Ekonomi, diktatörün dediği yoldan gitmiyor, kendi yasalarına göre hareket ediyor. Yani kriz devam edecek, diktatörün söylemlerine, ekonomide “reform paketi”ne rağmen devam edecek. Gelecek seçime kadar ekonomi, tecrübelerin gösterdiği gibi düze çıkabilir, ama seçime gideceklerin önemli bir kısmı işsiz, daha da yoksullaşmış milyonlardan oluşacaktır. Bu durumda diktatörün seçimi kazanabilmesi için elinde kalan tek koz “beka”dır. İdlib, “Fırat’ın doğusu”, Doğu Akdeniz, diktatörün geleceğini belirleyecek önemde “beka sorunu” olacaktır.

Diktatörün “beka” diye el attığı her sorun, sonunda kendi “beka” sorununa dönüştü:
1-Ekonomik krizi “dış” güçlerin saldırısıyla açıklayarak “beka” sorunu yaptı.
2-Kuzey Kürdistan’ı “beka” sorunu adı altında her gün bombaladı, bombalıyor.
3-Rojava’da Cerablus-El Bab hattını “beka” sorunu diye işgal etti.
4-Keza Efrin’i de “beka” sorunu diye işgal etti.
5-İdlib’e “beka” sorunu adı altında askeri güç gönderdi.
6-Yine Münbiç’e, “Fırat’ın doğusu”na “beka” sorunu adı altında girmenin yolunu arıyor.

Ama diktatör öyle pek de yalnız değil, arkasında sermaye var.
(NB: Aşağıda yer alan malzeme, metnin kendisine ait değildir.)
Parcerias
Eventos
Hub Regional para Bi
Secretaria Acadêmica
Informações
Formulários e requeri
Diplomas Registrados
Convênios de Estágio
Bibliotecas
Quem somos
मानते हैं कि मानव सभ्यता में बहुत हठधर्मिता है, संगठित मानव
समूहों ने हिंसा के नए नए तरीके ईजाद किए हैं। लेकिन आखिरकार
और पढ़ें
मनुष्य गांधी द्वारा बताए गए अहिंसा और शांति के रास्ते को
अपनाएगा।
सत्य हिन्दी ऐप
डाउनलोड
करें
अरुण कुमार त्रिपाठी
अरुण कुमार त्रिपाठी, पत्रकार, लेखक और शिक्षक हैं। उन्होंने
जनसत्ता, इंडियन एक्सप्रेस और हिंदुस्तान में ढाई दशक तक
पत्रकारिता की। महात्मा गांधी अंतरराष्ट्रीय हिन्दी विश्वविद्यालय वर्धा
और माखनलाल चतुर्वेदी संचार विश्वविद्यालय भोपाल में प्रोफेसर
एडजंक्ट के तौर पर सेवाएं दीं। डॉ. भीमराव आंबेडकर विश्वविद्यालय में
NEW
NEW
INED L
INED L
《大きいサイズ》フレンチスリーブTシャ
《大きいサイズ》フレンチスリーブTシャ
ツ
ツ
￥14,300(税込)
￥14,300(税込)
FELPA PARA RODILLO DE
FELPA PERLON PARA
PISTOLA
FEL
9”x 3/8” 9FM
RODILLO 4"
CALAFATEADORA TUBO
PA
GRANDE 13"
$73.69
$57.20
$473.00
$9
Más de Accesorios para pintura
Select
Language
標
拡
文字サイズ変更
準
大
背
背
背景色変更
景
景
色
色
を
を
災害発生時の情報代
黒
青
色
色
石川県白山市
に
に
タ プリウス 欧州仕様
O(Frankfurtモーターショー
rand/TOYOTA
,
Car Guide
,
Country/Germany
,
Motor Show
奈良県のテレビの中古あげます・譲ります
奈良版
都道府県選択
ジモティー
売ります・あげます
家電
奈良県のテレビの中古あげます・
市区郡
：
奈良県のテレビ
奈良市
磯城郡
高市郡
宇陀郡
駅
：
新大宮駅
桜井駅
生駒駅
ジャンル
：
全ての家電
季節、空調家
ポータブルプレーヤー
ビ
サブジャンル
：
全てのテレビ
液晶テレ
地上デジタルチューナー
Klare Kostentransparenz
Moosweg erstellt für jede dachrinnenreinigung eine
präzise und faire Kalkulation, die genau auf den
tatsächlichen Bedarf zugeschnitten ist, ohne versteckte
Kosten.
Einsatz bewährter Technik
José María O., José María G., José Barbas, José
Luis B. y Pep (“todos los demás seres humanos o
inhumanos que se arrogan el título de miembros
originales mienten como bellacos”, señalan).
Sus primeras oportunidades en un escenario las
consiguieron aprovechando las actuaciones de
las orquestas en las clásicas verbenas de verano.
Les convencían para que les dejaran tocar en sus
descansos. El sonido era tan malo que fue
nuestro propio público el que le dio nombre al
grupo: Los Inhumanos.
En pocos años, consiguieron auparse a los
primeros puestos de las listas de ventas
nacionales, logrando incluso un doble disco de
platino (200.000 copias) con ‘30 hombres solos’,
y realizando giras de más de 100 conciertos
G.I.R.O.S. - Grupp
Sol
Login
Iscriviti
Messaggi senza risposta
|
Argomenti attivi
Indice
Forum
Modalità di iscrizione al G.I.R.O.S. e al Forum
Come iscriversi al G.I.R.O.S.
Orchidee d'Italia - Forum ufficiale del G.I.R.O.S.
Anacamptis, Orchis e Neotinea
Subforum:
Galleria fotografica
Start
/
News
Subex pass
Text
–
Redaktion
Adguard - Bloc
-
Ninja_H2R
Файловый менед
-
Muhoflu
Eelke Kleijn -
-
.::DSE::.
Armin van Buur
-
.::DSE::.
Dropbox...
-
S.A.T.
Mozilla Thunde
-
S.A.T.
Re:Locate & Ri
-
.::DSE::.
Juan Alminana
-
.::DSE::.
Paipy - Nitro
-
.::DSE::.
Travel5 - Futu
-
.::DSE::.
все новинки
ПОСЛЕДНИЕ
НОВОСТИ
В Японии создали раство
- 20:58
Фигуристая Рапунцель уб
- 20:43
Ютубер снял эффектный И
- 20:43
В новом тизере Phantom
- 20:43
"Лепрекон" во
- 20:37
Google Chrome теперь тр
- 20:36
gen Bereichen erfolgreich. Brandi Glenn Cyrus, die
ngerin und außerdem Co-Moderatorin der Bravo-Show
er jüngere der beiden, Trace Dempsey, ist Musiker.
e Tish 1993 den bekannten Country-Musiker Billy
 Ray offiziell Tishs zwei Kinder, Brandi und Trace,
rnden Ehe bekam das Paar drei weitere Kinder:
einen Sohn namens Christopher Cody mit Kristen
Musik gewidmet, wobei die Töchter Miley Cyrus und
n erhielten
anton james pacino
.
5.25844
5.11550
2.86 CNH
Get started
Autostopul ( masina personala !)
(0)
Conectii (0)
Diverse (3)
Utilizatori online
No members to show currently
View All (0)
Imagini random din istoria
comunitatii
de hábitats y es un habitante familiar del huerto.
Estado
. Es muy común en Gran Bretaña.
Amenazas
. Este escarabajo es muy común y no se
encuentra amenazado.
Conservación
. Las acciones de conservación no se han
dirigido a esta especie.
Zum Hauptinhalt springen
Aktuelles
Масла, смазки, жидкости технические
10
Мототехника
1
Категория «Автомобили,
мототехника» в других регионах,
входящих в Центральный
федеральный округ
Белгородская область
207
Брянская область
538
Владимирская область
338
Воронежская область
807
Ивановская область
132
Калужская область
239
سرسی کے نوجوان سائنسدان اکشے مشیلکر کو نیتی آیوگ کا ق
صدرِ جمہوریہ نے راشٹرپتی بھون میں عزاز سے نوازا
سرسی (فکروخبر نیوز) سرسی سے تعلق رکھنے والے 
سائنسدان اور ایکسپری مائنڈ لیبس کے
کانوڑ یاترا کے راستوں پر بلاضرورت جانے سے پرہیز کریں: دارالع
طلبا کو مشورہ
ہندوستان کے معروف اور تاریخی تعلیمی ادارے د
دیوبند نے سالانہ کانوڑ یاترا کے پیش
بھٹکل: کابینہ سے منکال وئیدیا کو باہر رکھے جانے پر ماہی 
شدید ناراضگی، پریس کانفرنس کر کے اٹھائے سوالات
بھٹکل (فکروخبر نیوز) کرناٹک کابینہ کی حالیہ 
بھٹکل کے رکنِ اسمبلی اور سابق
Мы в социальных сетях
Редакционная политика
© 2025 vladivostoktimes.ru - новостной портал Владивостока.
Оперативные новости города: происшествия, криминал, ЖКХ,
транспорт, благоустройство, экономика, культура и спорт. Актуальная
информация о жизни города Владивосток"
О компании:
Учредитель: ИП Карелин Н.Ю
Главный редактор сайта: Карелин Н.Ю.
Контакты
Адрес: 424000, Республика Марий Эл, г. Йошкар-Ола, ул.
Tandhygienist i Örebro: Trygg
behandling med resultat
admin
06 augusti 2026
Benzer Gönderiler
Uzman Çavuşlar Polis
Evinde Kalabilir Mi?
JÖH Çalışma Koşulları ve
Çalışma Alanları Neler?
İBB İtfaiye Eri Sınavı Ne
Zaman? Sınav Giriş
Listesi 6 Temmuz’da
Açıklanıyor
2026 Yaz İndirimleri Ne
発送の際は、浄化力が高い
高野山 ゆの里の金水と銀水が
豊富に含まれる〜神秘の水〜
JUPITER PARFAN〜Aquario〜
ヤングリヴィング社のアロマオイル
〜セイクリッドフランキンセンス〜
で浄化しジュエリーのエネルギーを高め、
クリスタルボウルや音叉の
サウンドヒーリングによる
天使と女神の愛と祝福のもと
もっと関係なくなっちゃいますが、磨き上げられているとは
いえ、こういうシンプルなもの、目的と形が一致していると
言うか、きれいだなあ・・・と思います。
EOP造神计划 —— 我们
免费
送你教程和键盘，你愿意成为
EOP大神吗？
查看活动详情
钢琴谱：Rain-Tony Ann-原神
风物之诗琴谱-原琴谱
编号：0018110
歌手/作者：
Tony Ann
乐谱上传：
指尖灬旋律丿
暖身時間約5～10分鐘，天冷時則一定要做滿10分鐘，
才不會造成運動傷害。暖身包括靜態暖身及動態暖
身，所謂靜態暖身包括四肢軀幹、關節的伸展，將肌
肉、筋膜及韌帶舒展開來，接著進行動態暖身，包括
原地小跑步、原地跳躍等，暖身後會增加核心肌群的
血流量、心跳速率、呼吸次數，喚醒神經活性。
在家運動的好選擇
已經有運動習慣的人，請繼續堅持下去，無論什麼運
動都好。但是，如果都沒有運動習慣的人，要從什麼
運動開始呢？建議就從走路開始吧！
Sermaye, onun hizmetinden memnun. Yerinde kalmasını istiyor. Diktatörün açıklamasına göre dört sene boyunca seçimsiz bir döneme girilecekmiş. Sermaye de aynı görüşte. Türk Sanayici ve İş İnsanları Derneği (TÜSİAD) yerel seçimlerin ardından, sandıkların kapanmasından sonra yaptığı yazılı açıklamada gündemin ekonomi olması gerektiğini dile getirdi:
Yerel seçimlerin de geride kalmasıyla, önümüzdeki seçimsiz dönem ekonomik, sosyal ve siyasal reform gündemimiz için önemli bir fırsattır.

Bu çerçevede hükümetimizin 20 Eylül 2018 tarihinde açıkladığı Yeni Ekonomik Program doğrultusunda sıkı para ve bütçe politikaları ekonomik güven ortamı için öncelik olacaktır. Eşzamanlı olarak yatırım ortamı, eğitim, dijital dönüşüm ve iş piyasası başta olmak üzere tüm temel alanlardaki yapısal reformlarda hızla ilerlenmesini temenni ediyoruz”.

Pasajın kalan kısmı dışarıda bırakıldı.